Stored data entries
......

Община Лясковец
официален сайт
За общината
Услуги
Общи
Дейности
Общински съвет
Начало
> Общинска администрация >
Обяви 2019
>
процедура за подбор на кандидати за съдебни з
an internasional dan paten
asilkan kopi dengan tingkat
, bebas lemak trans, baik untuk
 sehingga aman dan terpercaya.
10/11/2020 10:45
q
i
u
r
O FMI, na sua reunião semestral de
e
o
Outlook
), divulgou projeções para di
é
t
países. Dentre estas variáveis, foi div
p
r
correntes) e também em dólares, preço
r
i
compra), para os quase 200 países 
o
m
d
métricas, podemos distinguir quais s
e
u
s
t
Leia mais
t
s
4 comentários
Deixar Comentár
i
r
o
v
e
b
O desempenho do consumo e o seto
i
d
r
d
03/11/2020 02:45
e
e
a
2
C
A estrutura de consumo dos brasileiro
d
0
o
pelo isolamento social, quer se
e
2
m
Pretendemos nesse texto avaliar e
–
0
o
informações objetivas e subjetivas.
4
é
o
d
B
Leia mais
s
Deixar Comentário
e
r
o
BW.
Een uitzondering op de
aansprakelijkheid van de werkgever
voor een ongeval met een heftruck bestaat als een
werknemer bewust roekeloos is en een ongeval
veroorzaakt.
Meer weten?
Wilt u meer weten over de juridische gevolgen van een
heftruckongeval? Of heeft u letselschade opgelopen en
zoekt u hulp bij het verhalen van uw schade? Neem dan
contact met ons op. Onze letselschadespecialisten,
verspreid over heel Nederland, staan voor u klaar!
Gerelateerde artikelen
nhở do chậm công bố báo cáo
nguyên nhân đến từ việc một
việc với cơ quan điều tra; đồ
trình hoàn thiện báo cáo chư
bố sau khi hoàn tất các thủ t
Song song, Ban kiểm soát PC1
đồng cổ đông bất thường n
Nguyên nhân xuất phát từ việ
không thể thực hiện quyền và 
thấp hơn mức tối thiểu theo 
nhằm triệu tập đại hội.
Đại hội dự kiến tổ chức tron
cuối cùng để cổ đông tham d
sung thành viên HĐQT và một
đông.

......

▶ _TASK DIRECTIONS_: Using the entries above, print each one again without any alteration.

▶ _RESPONSE TO THE TASK_:
Община Лясковец
официален сайт
За общината
Услуги
Общи
Дейности
Общински съвет
Начало
> Общинска администрация >
Обяви 2019
>
процедура за подбор на кандидати за съдебни з
an internasional dan paten
asilkan kopi dengan tingkat
, bebas lemak trans, baik untuk
 sehingga aman dan terpercaya.
10/11/2020 10:45
q
i
u
r
O FMI, na sua reunião semestral de
e
o
Outlook
), divulgou projeções para di
é
t
países. Dentre estas variáveis, foi div
p
r
correntes) e também em dólares, preço
r
i
compra), para os quase 200 países 
o
m
d
métricas, podemos distinguir quais s
e
u
s
t
Leia mais
t
s
4 comentários
Deixar Comentár
i
r
o
v
e
b
O desempenho do consumo e o seto
i
d
r
d
03/11/2020 02:45
e
e
a
2
C
A estrutura de consumo dos brasileiro
d
0
o
pelo isolamento social, quer se
e
2
m
Pretendemos nesse texto avaliar e
–
0
o
informações objetivas e subjetivas.
4
é
o
d
B
Leia mais
s
Deixar Comentário
e
r
o
BW.
Een uitzondering op de
aansprakelijkheid van de werkgever
voor een ongeval met een heftruck bestaat als een
werknemer bewust roekeloos is en een ongeval
veroorzaakt.
Meer weten?
Wilt u meer weten over de juridische gevolgen van een
heftruckongeval? Of heeft u letselschade opgelopen en
zoekt u hulp bij het verhalen van uw schade? Neem dan
contact met ons op. Onze letselschadespecialisten,
verspreid over heel Nederland, staan voor u klaar!
Gerelateerde artikelen
nhở do chậm công bố báo cáo
nguyên nhân đến từ việc một
việc với cơ quan điều tra; đồ
trình hoàn thiện báo cáo chư
bố sau khi hoàn tất các thủ t
Song song, Ban kiểm soát PC1
đồng cổ đông bất thường n
Nguyên nhân xuất phát từ việ
không thể thực hiện quyền và 
thấp hơn mức tối thiểu theo 
nhằm triệu tập đại hội.
Đại hội dự kiến tổ chức tron
cuối cùng để cổ đông tham d
sung thành viên HĐQT và một
đông.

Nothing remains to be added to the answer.